Netflix rejects payment based on OCA and Bill & Keep principle
SKB, OCA, unable to reduce domestic network cost burden… Bill & Keep cant be established, refute
SK Broadband and Netflix logo scheduled for the second hearing on May 18. ⓒ Each company [Dailyan = Reporter Choi Eun-soo] SK Broadband and Netflixs network users entered the second round of legal disputes. In the second trial, Netflix, which actually lost in the first trial, put forward the Open Connect Alliance and Bill and Keep principles developed by the two sides in a fierce legal battle over technical logic.
On the 16th, the Seoul High Court held the first trial date of the second trial for the non-existence of debt lawsuit filed by Netflix against SK Broadband and the lawsuit for the return of unfair profits filed by SK Broadband against Netflix. The hearing lasted about 1 hour and 20 minutes.
Previously, in the first trial, Netflix argued that it could pay for network use according to the basic internet principle that access is paid and transmission is free, and that it can pay for network use, but lost in fact. Accordingly, on this day, through the Bill and Keep principle and the Open Connect Alliance developed by the company, the network users claimed gratuitousness.
Netflix argued that Bill and Keep is the basic principle of the Internet, meaning that Internet service providers receive access fees from their Internet consumers to cover network costs.” There is no obligation to pay the network usage fee because it is the order of the Internet world that each content provider bears the cost even when the content provider and ISP connect without asking the other ISP for a fee.
In addition, in 2016, SK Broadband agreed to a direct connection through OCA with SK Broadband in Korea, and through this, SK Broadband reduced transmission costs and argued that mutual non-settlement is the principle based on the fact that it did not require payment of network usage fees at the time. did.
In addition, Netflix claimed that it could reduce the traffic cost borne by SK Broadband through OCA. OCA is a self-developed content delivery network, which means that a replica server is placed close to a telecommunication company to reduce data traffic.
He also argued that the unfair advantage claimed by SK Broadband was not legally established.
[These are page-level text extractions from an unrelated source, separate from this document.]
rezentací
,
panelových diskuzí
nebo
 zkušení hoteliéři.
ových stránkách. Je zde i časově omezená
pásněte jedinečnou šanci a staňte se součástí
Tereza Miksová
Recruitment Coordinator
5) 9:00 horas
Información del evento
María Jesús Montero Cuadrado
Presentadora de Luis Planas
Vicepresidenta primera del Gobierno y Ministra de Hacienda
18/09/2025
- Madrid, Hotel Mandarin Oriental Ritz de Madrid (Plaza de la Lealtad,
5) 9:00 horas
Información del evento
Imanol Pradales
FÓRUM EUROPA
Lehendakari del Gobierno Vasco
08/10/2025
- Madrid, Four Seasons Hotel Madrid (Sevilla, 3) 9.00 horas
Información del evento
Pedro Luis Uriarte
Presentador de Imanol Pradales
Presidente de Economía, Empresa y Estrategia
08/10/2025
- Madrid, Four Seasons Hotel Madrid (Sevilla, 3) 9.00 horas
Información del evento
In order to receive undue profits, the damage suffered by SK Broadband must be proven.
SK Broadband immediately refuted the plaintiffs arguments and emphasized that the important issue is who ultimately sends Netflixs content to consumers.
First, as for the plaintiffs claim that the unfair advantage requested by SK Broadband does not exist, the claim of the plaintiffs claim that there is no legal cause was reinforced by stating the merchants right to claim compensation under Article 61 of the Commercial Act.
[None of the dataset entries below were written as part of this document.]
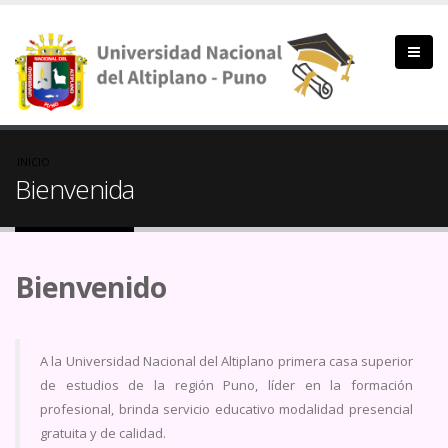
Pasar
al
contenido
principal
Sobrescribir
INICIO
Bienvenida
enlaces
de
Bienvenido
ayuda
a
la
A la Universidad Nacional del Altiplano primera casa superior
de estudios de la región Puno, líder en la formación
navegación
profesional, brinda servicio educativo modalidad presencial
gratuita y de calidad.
Since it can be seen that Netflix is providing key telecommunications services based on the Telecommunications Business Act, it is to claim the right to claim compensation under Article 61 of the Commercial Act as a preliminary claim.
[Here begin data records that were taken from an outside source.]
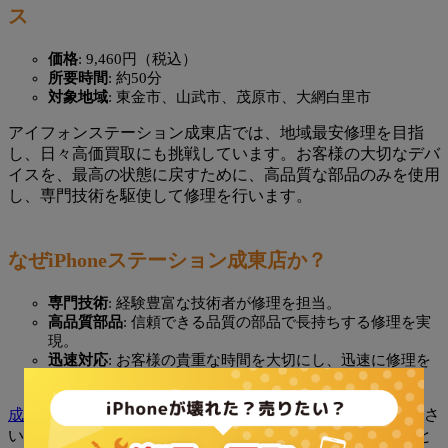
ス
価格
: 9,460円（税込）
所要時間
: 約50分
対象地域
: 東金市、山武市、茂原市、大網白里市
アイフォンステーション成東店では、地域最安修理を目指
し、日々高価買取にも挑戦しています。お客様の大切なデバ
イスを、最高の状態に戻すために、高品質な部品のみを使用
し、専門技術を駆使して修理を行います。
なぜiPhoneステーション成東店か？
専門技術
: 経験豊富な技術者が修理を担当。
高品質部品
: 信頼できる品質の部品で長持ちする修理を実
現。
迅速対応
: お客様の貴重な時間を大切にし、迅速に修理を
行います。
成東店のサイト
を訪れて、さらに詳しい情報をご確認くださ
い。また、iPhone 7の
技術仕様
も合わせてご覧いただくこと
In addition, ISPs argued that, in accordance with the principle of the two-sided market, both users and CPs belong to the same user and should receive a fee.
He pointed out that OCA, which Netflix has repeatedly emphasized, does not reduce the network burden on ISPs at all, and refuted that Netflixs investment of 1.2 trillion won in OCA means that it is obligated to pay the network usage fee.
In addition, even if OCA is installed near SK Broadbands base station, various expenses such as rent and electricity are incurred in order to install it in the domestic network.
He countered that the Bill and Keep Internet Principle claimed by Netflix is not a basic Internet principle because it is one of the methods of settlement between ISPs. In order for the bill and keep principle to be applied, it is necessary to assume that the amount of traffic exchanged between ISPs is equal and the economic benefits resulting from it are equal.
In addition, regarding the claim that SK Broadband did not ask for network use when directly connected to Netflix in the past, there was no contract stipulating payment for network use. explained that
Shin-seop Kang, a lawyer at Sejong Law Firm, a legal representative for SK Broadband, met with reporters after the second trial on the same day and said that the court still had questions about various matters, and there was nothing new. Bill & Kip said that he was puzzled by the Internet principle, which is one of the methods of accounting.
The second hearing date for Netflix and SK Broadband will be held on May 18th. The two sides will hold a debate for 30 minutes each through presentations, etc.